Ingress in Kubernetes

Question

I was doing some research about ingress and it seems I have to create a new ingress resource for each namespace. Is that correct?

I just created 2 separate ingress resources in different namespaces in my GKE cluster but it seems to use the same LB in(which is great for cost) but I would think it is possible to have clashes then. (when using same path). I just tried it and the first one I've created is still working on the path, the other newer one on the same path is just not working.

Can someone explain me the correct setup for ingress?

Answer 1

As Kubernetes works, ingress controller won't pass a packet to a service that is in a different namespace from the ingress resource. So, if you create an ingress resource in the default namespace, all your services must be in the default namespace as well.

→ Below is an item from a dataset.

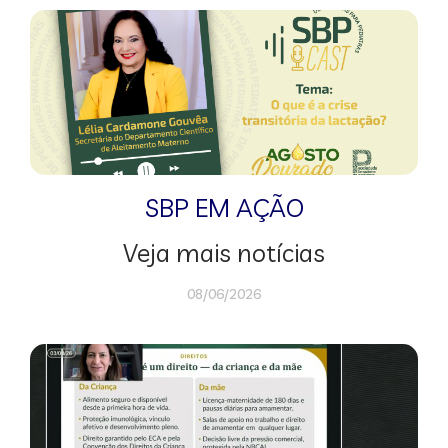
SBP EM AÇÃO
Veja mais notícias
08/06/2026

This is something that won't change. EVER. There has been a feature request years ago, and kubernetes team announced that it's not going to happen. It introduces a security hole when ingress controller is being able to transpass a namespace.

Now, what we do in these situations is actually pretty neat. You will have to do the following:

1. Say you have 2 services in the namespaces you need. e.g. service1.foo and service2.bar.
2. create 2 headless services without selectors and 2 Endpoint objects pointing to the IP addresses of the services service1.foo and service2.bar, in the same namespace as the ingress resource. The headless service without selectors will force kube-dns (or coreDNS) to search for either ExternalName type service or an Endpoint object. Now, the only requirement here is that your headless service and the Endpoint object must have the same name.
3. Create your ingress resource pointing to the headless services.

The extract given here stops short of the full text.